▶ [Work instructions]:
Take the entries below and retype them word for word, excluding the images.

▶ [Source information]:
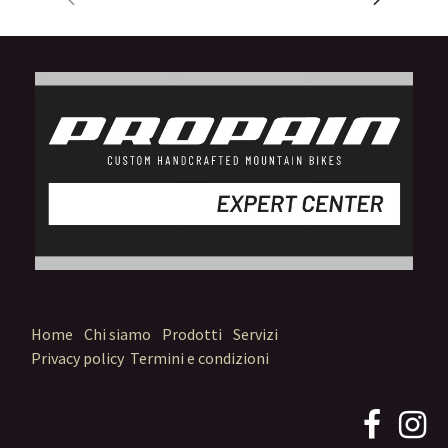
Home
Chi siamo
Prodotti
Servizi
Privacy policy
Termini e condizioni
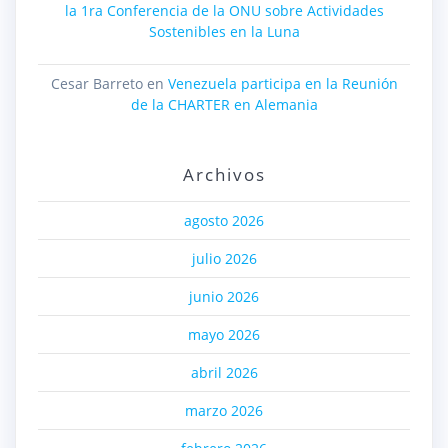
la 1ra Conferencia de la ONU sobre Actividades
Sostenibles en la Luna
Cesar Barreto
en
Venezuela participa en la Reunión
de la CHARTER en Alemania
Archivos
agosto 2026
julio 2026
junio 2026
mayo 2026
abril 2026
marzo 2026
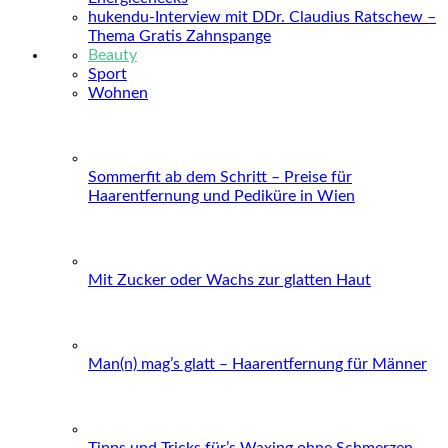
hukendu-Interview mit DDr. Claudius Ratschew –
Thema Gratis Zahnspange
Beauty
Sport
Wohnen
Sommerfit ab dem Schritt – Preise für
Haarentfernung und Pediküre in Wien
Mit Zucker oder Wachs zur glatten Haut
Man(n) mag’s glatt – Haarentfernung für Männer
Tipps und Tricks für’s Waxing ohne Schmerzen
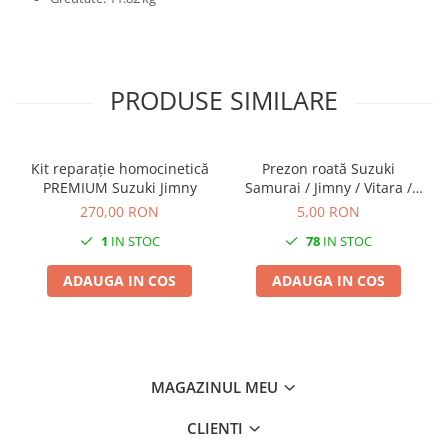
PRODUSE SIMILARE
Kit reparație homocinetică
Prezon roată Suzuki
PREMIUM Suzuki Jimny
Samurai / Jimny / Vitara /
Grand Vitara I
270,00 RON
5,00 RON
1
IN STOC
78
IN STOC
ADAUGA IN COS
ADAUGA IN COS
MAGAZINUL MEU
CLIENTI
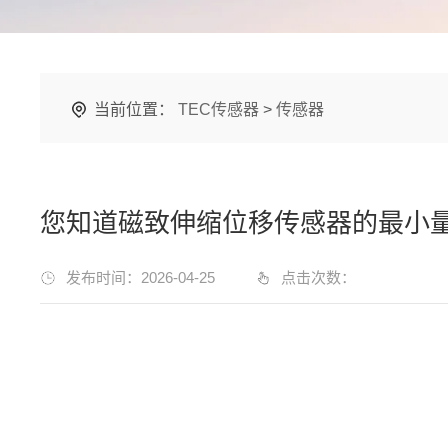
当前位置：
TEC传感器
>
传感器
您知道磁致伸缩位移传感器的最小
发布时间：2026-04-25
点击次数：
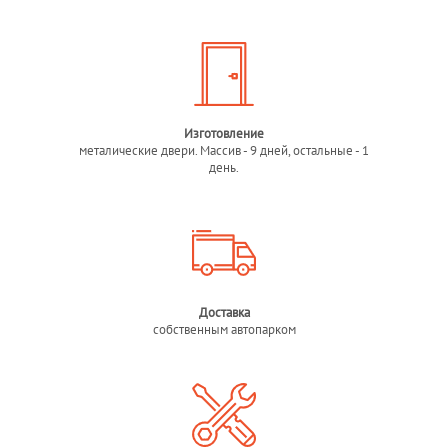
Изготовление
металические двери. Массив - 9 дней, остальные - 1
день.
Доставка
собственным автопарком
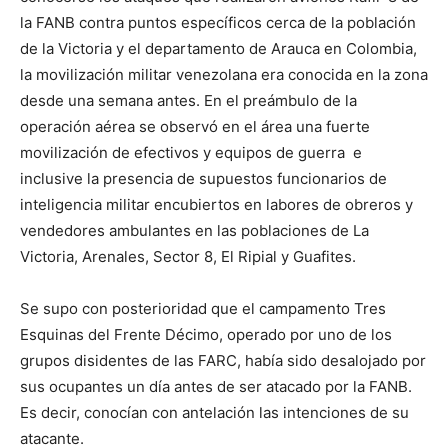
la FANB contra puntos específicos cerca de la población
de la Victoria y el departamento de Arauca en Colombia,
la movilización militar venezolana era conocida en la zona
desde una semana antes. En el preámbulo de la
operación aérea se observó en el área una fuerte
movilización de efectivos y equipos de guerra e
inclusive la presencia de supuestos funcionarios de
inteligencia militar encubiertos en labores de obreros y
vendedores ambulantes en las poblaciones de La
Victoria, Arenales, Sector 8, El Ripial y Guafites.
Se supo con posterioridad que el campamento Tres
Esquinas del Frente Décimo, operado por uno de los
grupos disidentes de las FARC, había sido desalojado por
sus ocupantes un día antes de ser atacado por la FANB.
Es decir, conocían con antelación las intenciones de su
atacante.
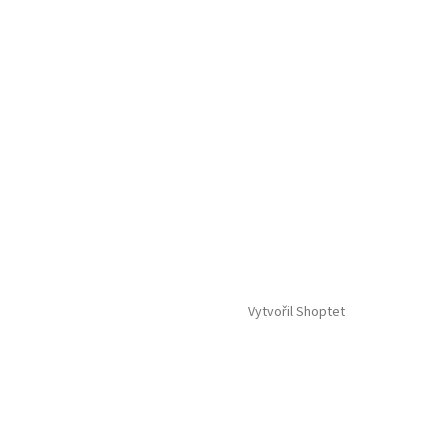
Vytvořil Shoptet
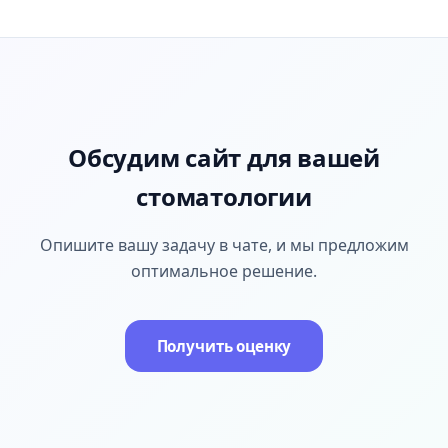
Обсудим сайт для вашей
стоматологии
Опишите вашу задачу в чате, и мы предложим
оптимальное решение.
Получить оценку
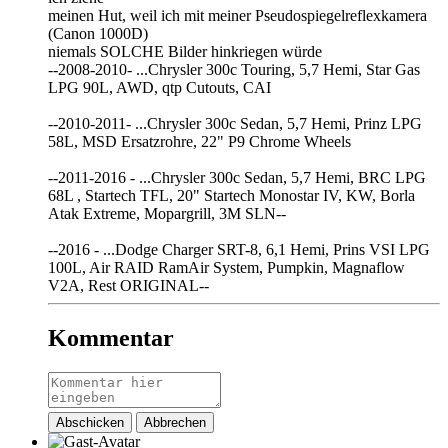
meinen Hut, weil ich mit meiner Pseudospiegelreflexkamera
(Canon 1000D)
niemals SOLCHE Bilder hinkriegen würde
--2008-2010- ...Chrysler 300c Touring, 5,7 Hemi, Star Gas
LPG 90L, AWD, qtp Cutouts, CAI
--2010-2011- ...Chrysler 300c Sedan, 5,7 Hemi, Prinz LPG
58L, MSD Ersatzrohre, 22" P9 Chrome Wheels
--2011-2016 - ...Chrysler 300c Sedan, 5,7 Hemi, BRC LPG
68L , Startech TFL, 20" Startech Monostar IV, KW, Borla
Atak Extreme, Mopargrill, 3M SLN--
--2016 - ...Dodge Charger SRT-8, 6,1 Hemi, Prins VSI LPG
100L, Air RAID RamAir System, Pumpkin, Magnaflow
V2A, Rest ORIGINAL--
Kommentar
Abschicken
Abbrechen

▶ [Expected answer]:
Home
Chi siamo
Prodotti
Servizi
Privacy policy
Termini e condizioni
la 1ra Conferencia de la ONU sobre Actividades
Sostenibles en la Luna
Cesar Barreto
en
Venezuela participa en la Reunión
de la CHARTER en Alemania
Archivos
agosto 2026
julio 2026
junio 2026
mayo 2026
abril 2026
marzo 2026
hukendu-Interview mit DDr. Claudius Ratschew –
Thema Gratis Zahnspange
Beauty
Sport
Wohnen
Sommerfit ab dem Schritt – Preise für
Haarentfernung und Pediküre in Wien
Mit Zucker oder Wachs zur glatten Haut
Man(n) mag’s glatt – Haarentfernung für Männer
Tipps und Tricks für’s Waxing ohne Schmerzen
PRODUSE SIMILARE
Kit reparație homocinetică
Prezon roată Suzuki
PREMIUM Suzuki Jimny
Samurai / Jimny / Vitara /
Grand Vitara I
270,00 RON
5,00 RON
1
IN STOC
78
IN STOC
ADAUGA IN COS
ADAUGA IN COS
MAGAZINUL MEU
CLIENTI
当前位置：
TEC传感器
>
传感器
您知道磁致伸缩位移传感器的最小
发布时间：2026-04-25
点击次数：
Изготовление
металические двери. Массив - 9 дней, остальные - 1
день.
Доставка
собственным автопарком
la FANB contra puntos específicos cerca de la población
de la Victoria y el departamento de Arauca en Colombia,
la movilización militar venezolana era conocida en la zona
desde una semana antes. En el preámbulo de la
operación aérea se observó en el área una fuerte
movilización de efectivos y equipos de guerra e
inclusive la presencia de supuestos funcionarios de
inteligencia militar encubiertos en labores de obreros y
vendedores ambulantes en las poblaciones de La
Victoria, Arenales, Sector 8, El Ripial y Guafites.
Se supo con posterioridad que el campamento Tres
Esquinas del Frente Décimo, operado por uno de los
grupos disidentes de las FARC, había sido desalojado por
sus ocupantes un día antes de ser atacado por la FANB.
Es decir, conocían con antelación las intenciones de su
atacante.
Vytvořil Shoptet
Обсудим сайт для вашей
стоматологии
Опишите вашу задачу в чате, и мы предложим
оптимальное решение.
Получить оценку
meinen Hut, weil ich mit meiner Pseudospiegelreflexkamera
(Canon 1000D)
niemals SOLCHE Bilder hinkriegen würde
--2008-2010- ...Chrysler 300c Touring, 5,7 Hemi, Star Gas
LPG 90L, AWD, qtp Cutouts, CAI
--2010-2011- ...Chrysler 300c Sedan, 5,7 Hemi, Prinz LPG
58L, MSD Ersatzrohre, 22" P9 Chrome Wheels
--2011-2016 - ...Chrysler 300c Sedan, 5,7 Hemi, BRC LPG
68L , Startech TFL, 20" Startech Monostar IV, KW, Borla
Atak Extreme, Mopargrill, 3M SLN--
--2016 - ...Dodge Charger SRT-8, 6,1 Hemi, Prins VSI LPG
100L, Air RAID RamAir System, Pumpkin, Magnaflow
V2A, Rest ORIGINAL--
Kommentar
Abschicken
Abbrechen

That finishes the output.